Preferred Qualifications
- Production experience with Databricks Unity Catalog, Delta Lake, Delta Live Tables, and Databricks SQL; or Snowflake equivalents (Horizon, Dynamic Tables, Streams & Tasks, Snowpark).
- Experience designing and rolling out a data mesh or data-product operating model — domain teams, data contracts, discoverability, and federated governance.
- Experience architecting AI/ML and GenAI workloads — feature stores, vector databases, RAG, LLM integration, and MLOps handoffs.
- Experience leading data platform migrations (e.g., on-prem to cloud, legacy warehouse to Lakehouse, Snowflake ↔ Databricks).
- Experience with FinOps for data — cost modeling, chargeback, workload tuning, and capacity planning.
- Experience with enterprise data catalog and governance tools (Microsoft Purview, Collibra, Alation, Atlan, Informatica).
- Familiarity with real-time / streaming architectures (Kafka, Event Hubs, Kinesis, Structured Streaming, Snowpipe Streaming) and IoT data patterns.
- Exposure to compliance and regulatory frameworks relevant to data (SOC 2, HIPAA, GDPR, PCI).
Preferred Certifications
- Databricks Certified Data Engineer Professional or Databricks Certified Data Analyst Associate
- SnowPro Advanced: Architect or SnowPro Advanced: Data Engineer
- Microsoft Certified: Azure Solutions Architect Expert (AZ-305)
- Microsoft Certified: Azure Data Engineer Associate
- TOGAF, DAMA CDMP, or equivalent data-management certifications
Soft Skills & Ways of Working
- Excellent written and verbal communication — able to produce clear architecture documents, ADRs, and diagrams, and to present to engineers, leaders, and business stakeholders.
- Strong stakeholder management — gathers requirements across domains, negotiates scope, and keeps diverse audiences aligned.
- Pragmatic and outcome-focused — balances architectural purity with the need to deliver incremental business value; comfortable operating in ambiguity.
- Mentorship mindset — invests in growing the skills of data engineers and analysts and raises the architectural maturity of the practice.
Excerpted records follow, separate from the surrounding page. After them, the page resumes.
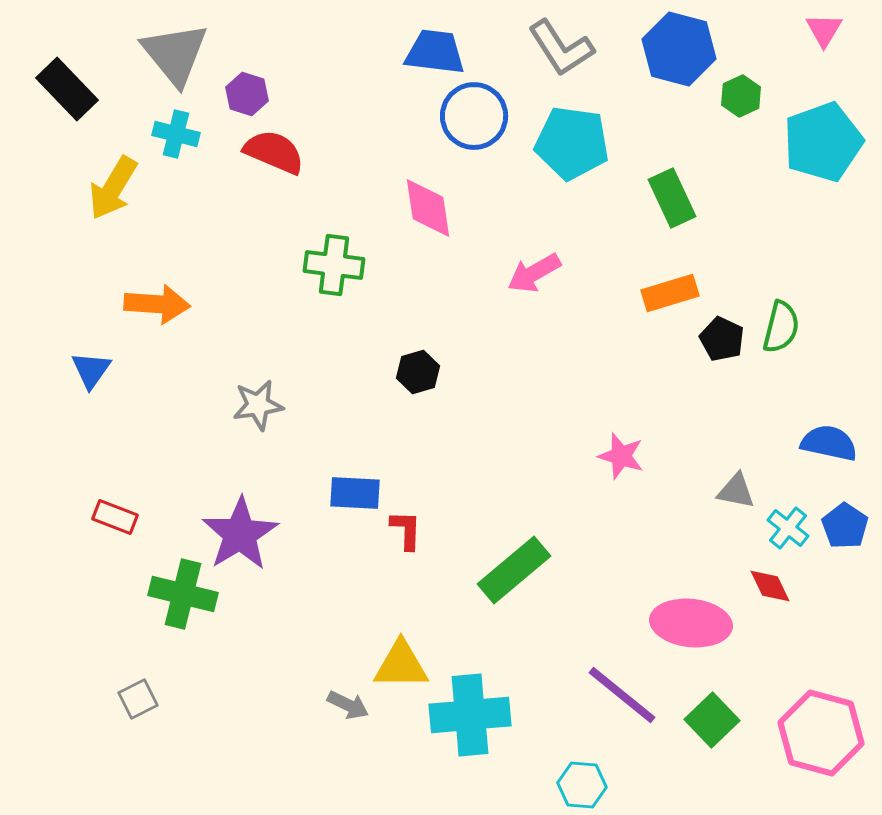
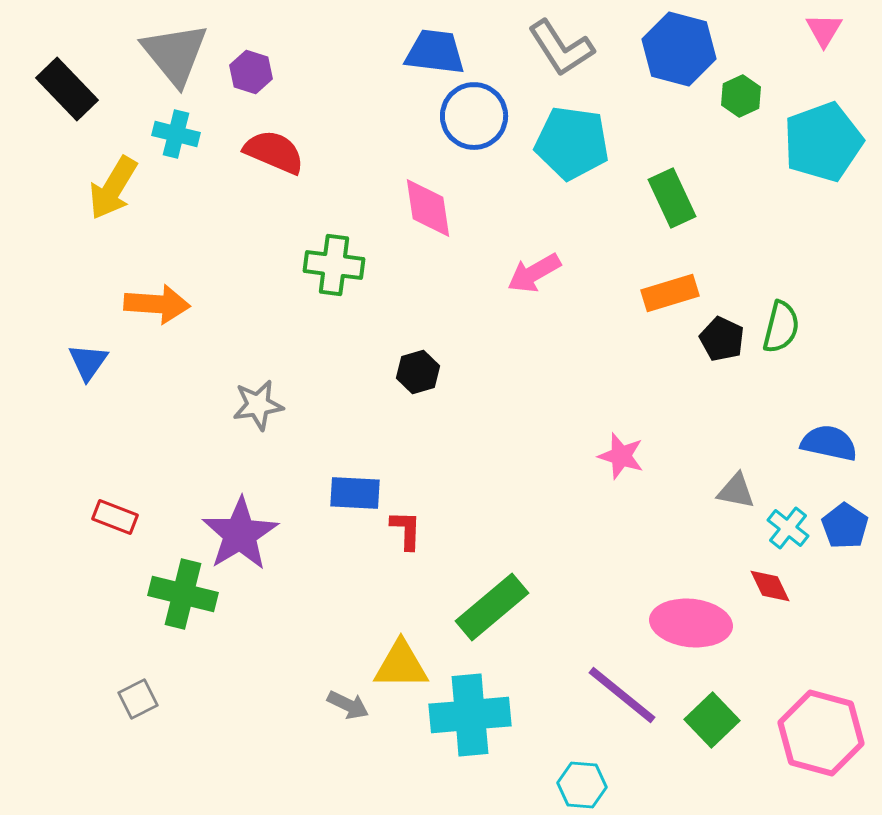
purple hexagon at (247, 94): moved 4 px right, 22 px up
blue triangle at (91, 370): moved 3 px left, 8 px up
green rectangle at (514, 570): moved 22 px left, 37 px down
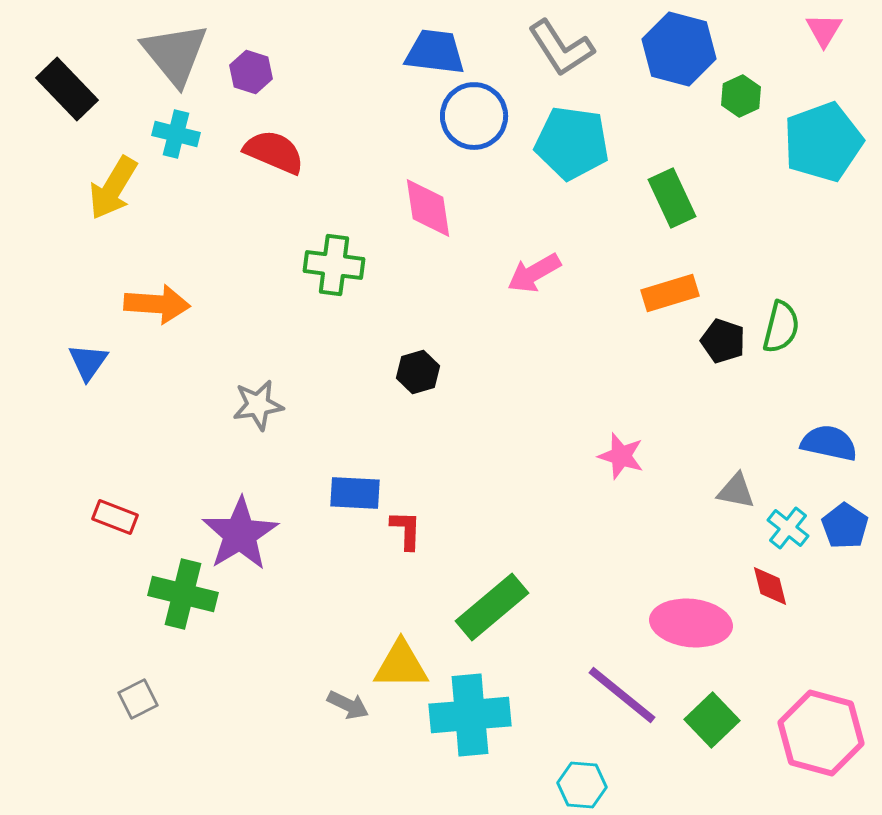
black pentagon at (722, 339): moved 1 px right, 2 px down; rotated 6 degrees counterclockwise
red diamond at (770, 586): rotated 12 degrees clockwise
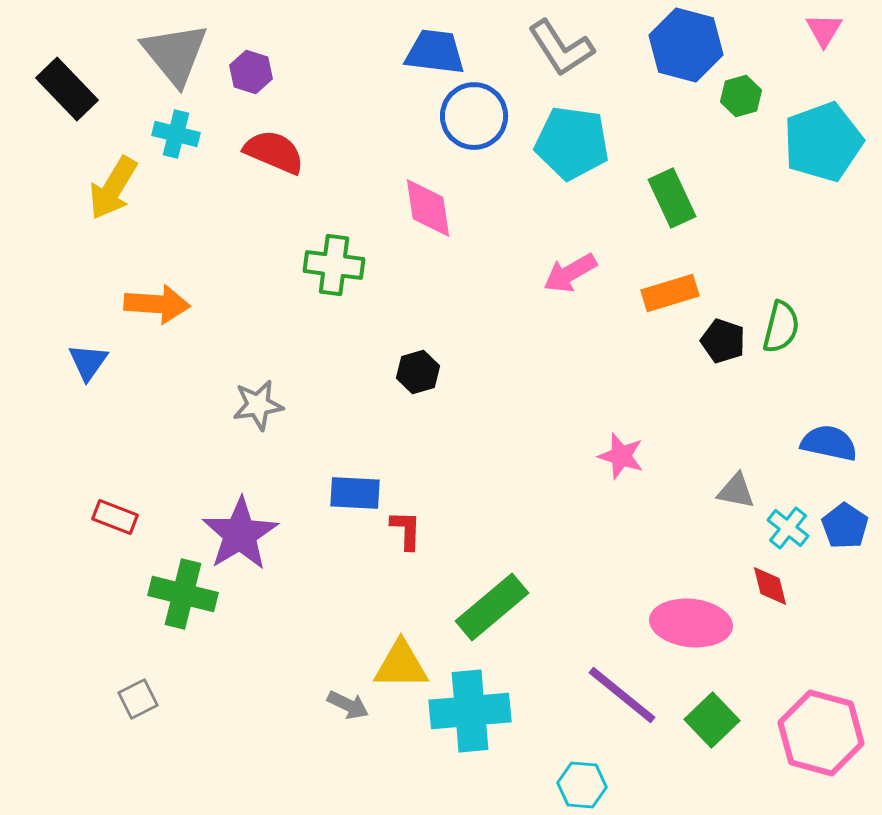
blue hexagon at (679, 49): moved 7 px right, 4 px up
green hexagon at (741, 96): rotated 9 degrees clockwise
pink arrow at (534, 273): moved 36 px right
cyan cross at (470, 715): moved 4 px up
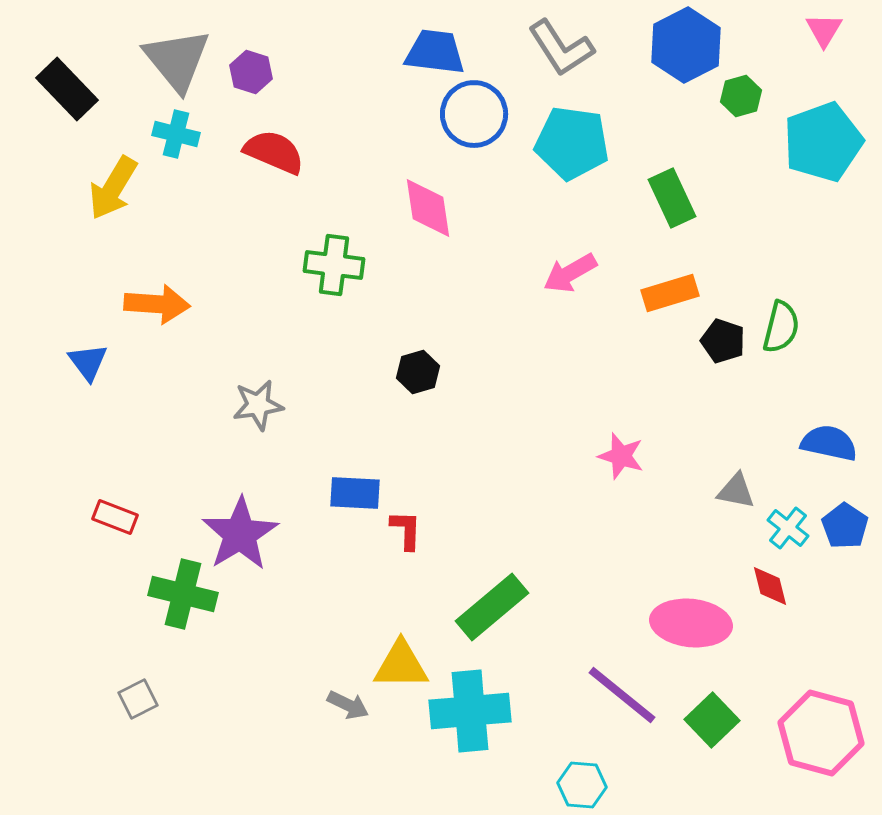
blue hexagon at (686, 45): rotated 18 degrees clockwise
gray triangle at (175, 54): moved 2 px right, 6 px down
blue circle at (474, 116): moved 2 px up
blue triangle at (88, 362): rotated 12 degrees counterclockwise
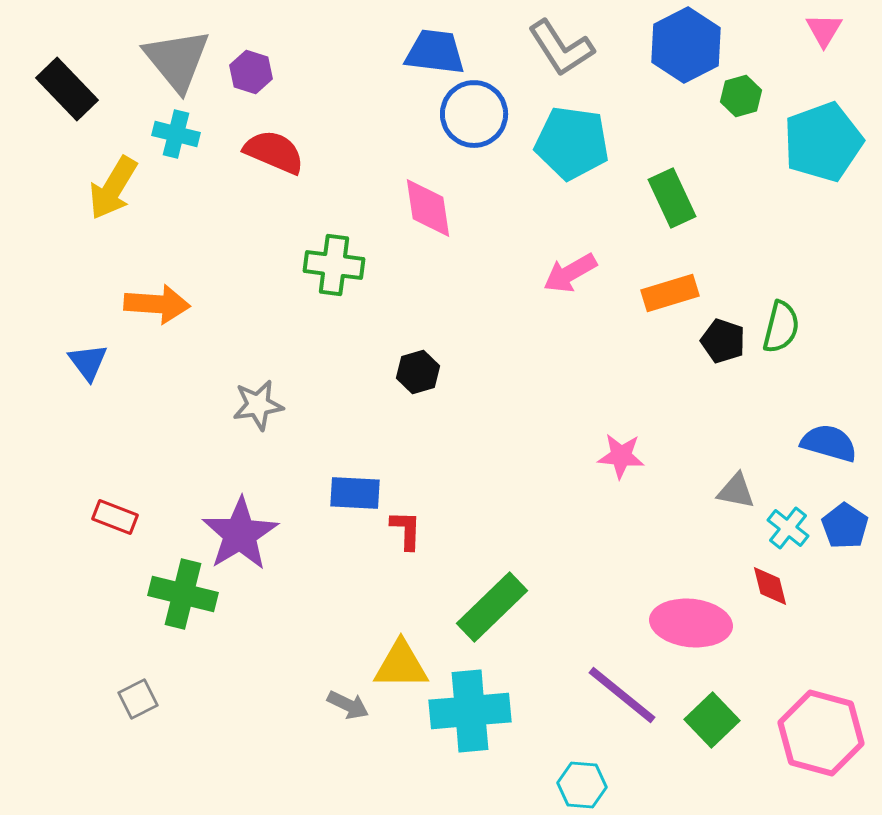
blue semicircle at (829, 443): rotated 4 degrees clockwise
pink star at (621, 456): rotated 12 degrees counterclockwise
green rectangle at (492, 607): rotated 4 degrees counterclockwise
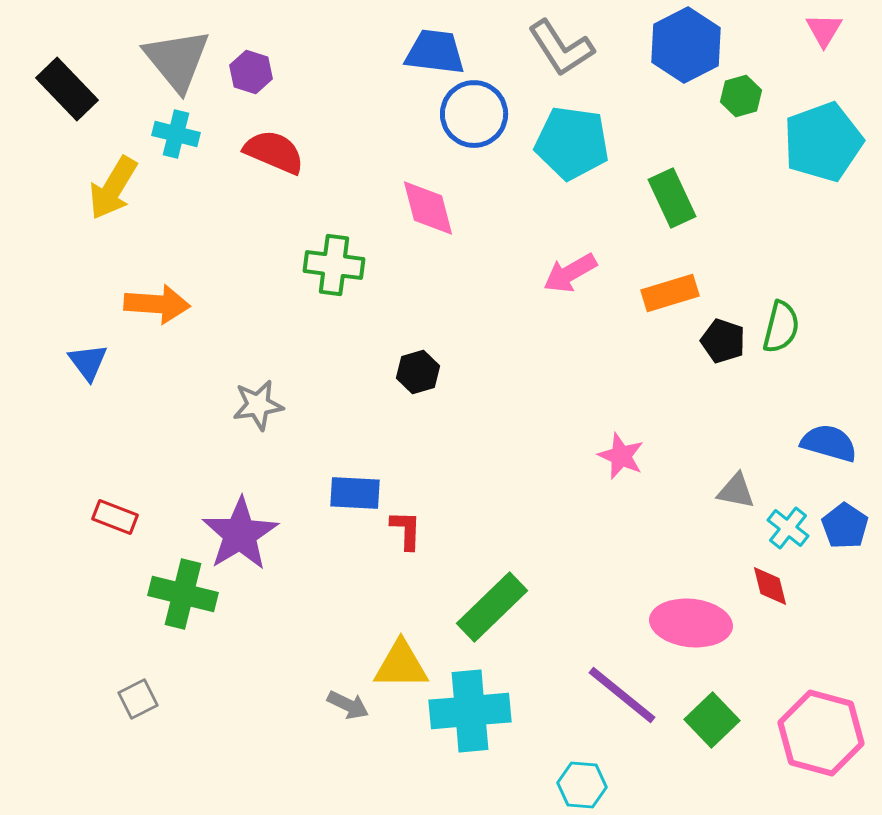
pink diamond at (428, 208): rotated 6 degrees counterclockwise
pink star at (621, 456): rotated 18 degrees clockwise
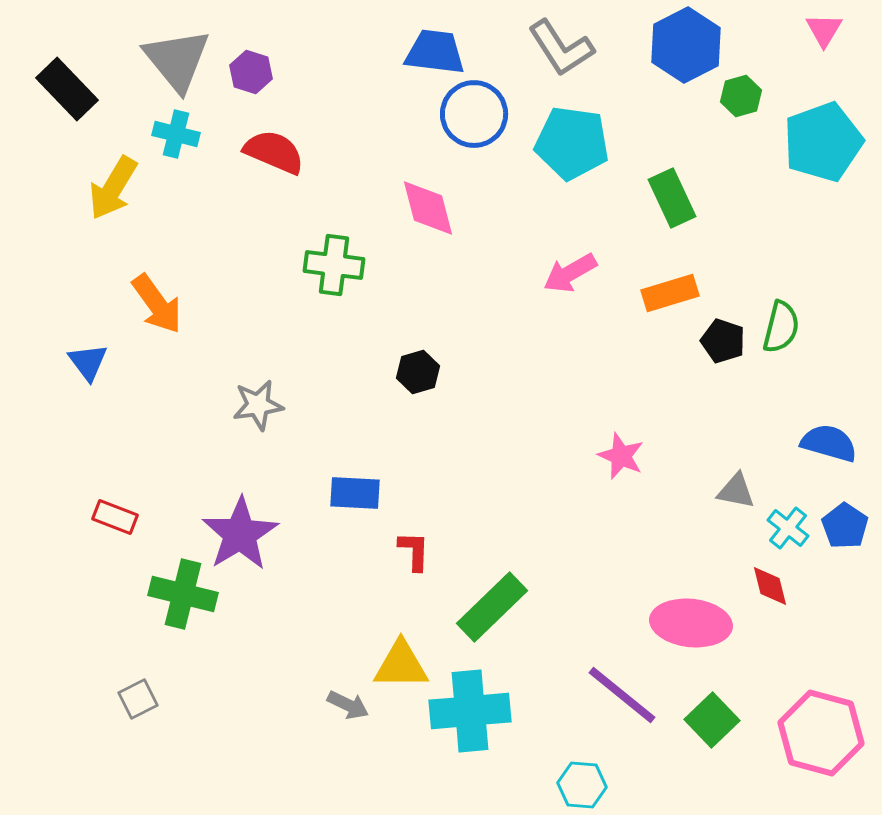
orange arrow at (157, 304): rotated 50 degrees clockwise
red L-shape at (406, 530): moved 8 px right, 21 px down
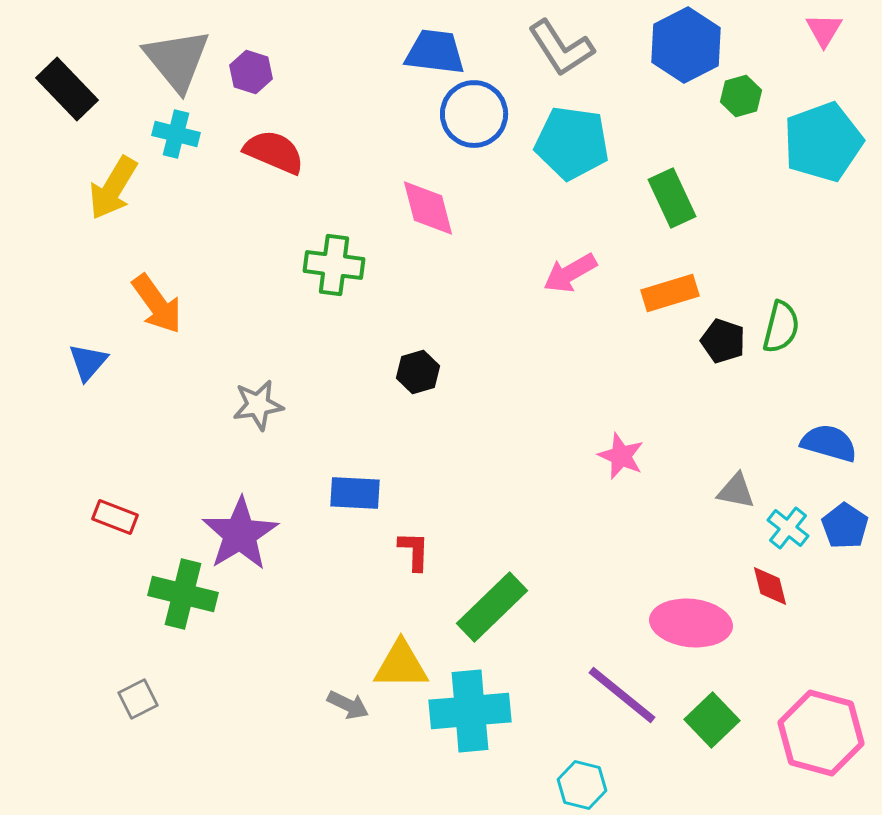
blue triangle at (88, 362): rotated 18 degrees clockwise
cyan hexagon at (582, 785): rotated 9 degrees clockwise
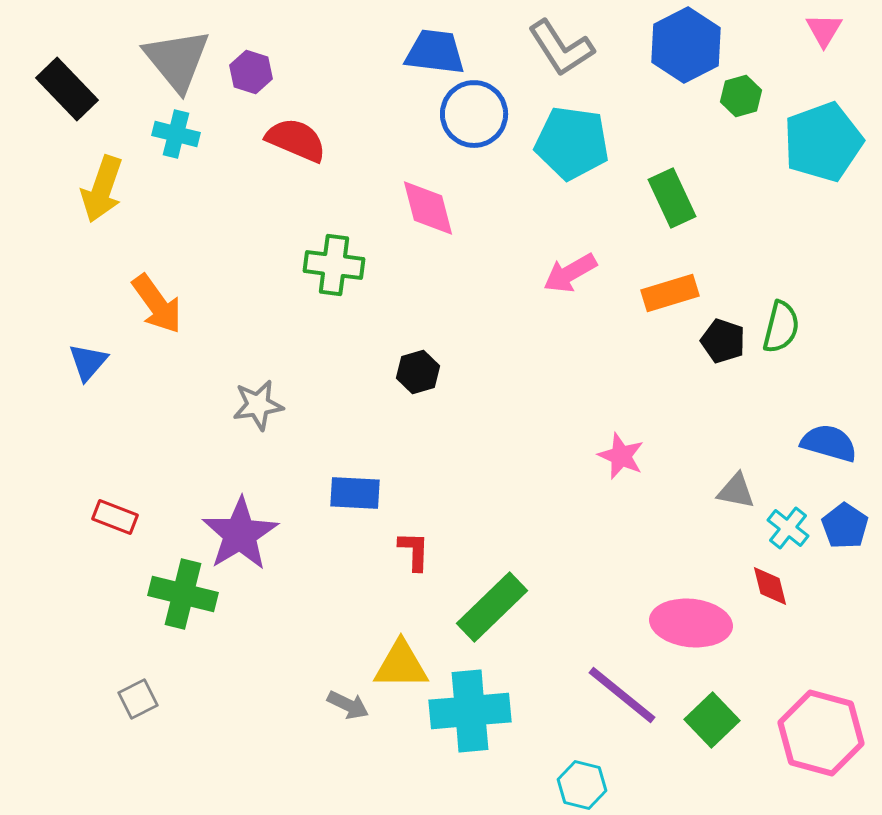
red semicircle at (274, 152): moved 22 px right, 12 px up
yellow arrow at (113, 188): moved 11 px left, 1 px down; rotated 12 degrees counterclockwise
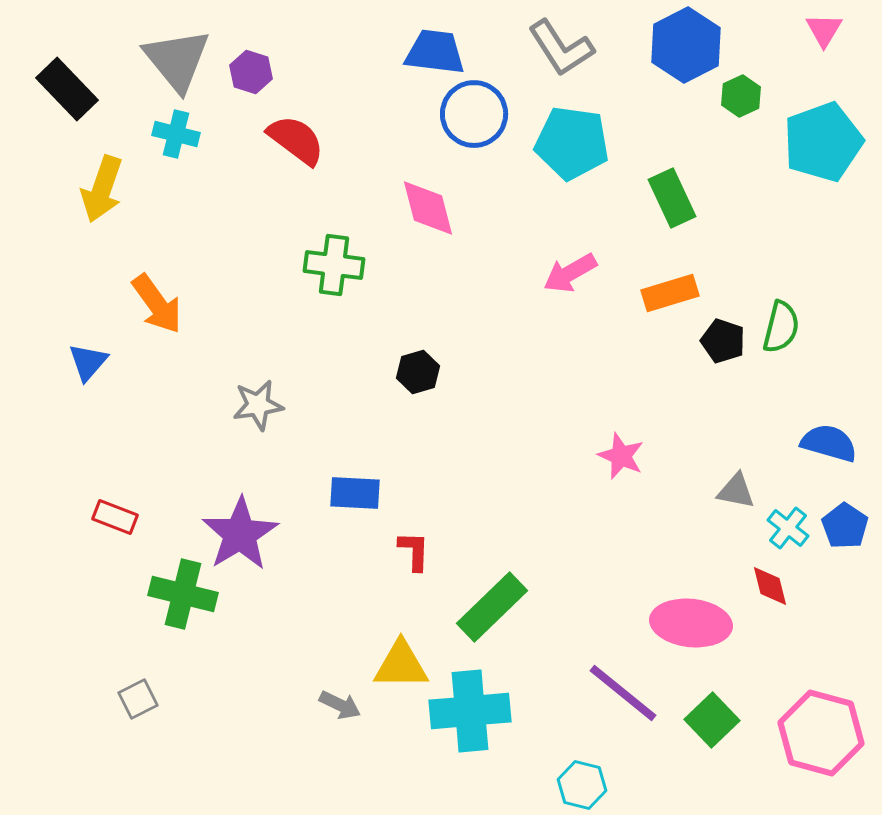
green hexagon at (741, 96): rotated 9 degrees counterclockwise
red semicircle at (296, 140): rotated 14 degrees clockwise
purple line at (622, 695): moved 1 px right, 2 px up
gray arrow at (348, 705): moved 8 px left
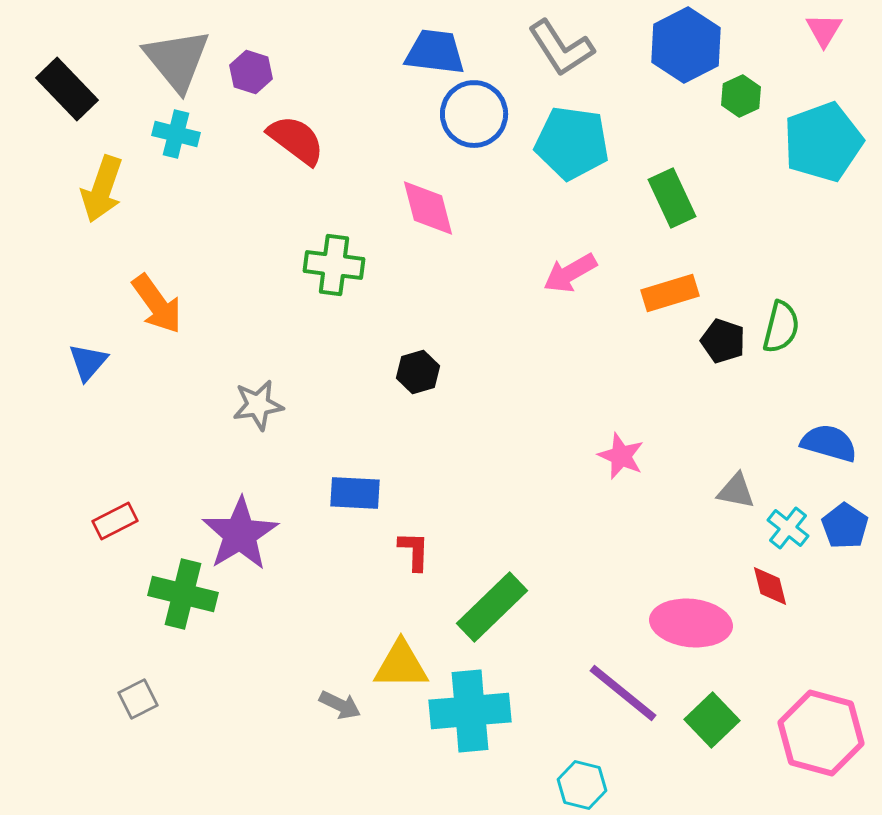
red rectangle at (115, 517): moved 4 px down; rotated 48 degrees counterclockwise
- Collaborative and curious — works effectively across engineering, analytics, data science, security, and business teams; learns continuously.
- Ownership and accountability — independently drives architecture workstreams end-to-end, flags risks early, and follows through on commitments.
- Systems thinker — considers end-to-end impact of design decisions on reliability, cost, security, and user experience.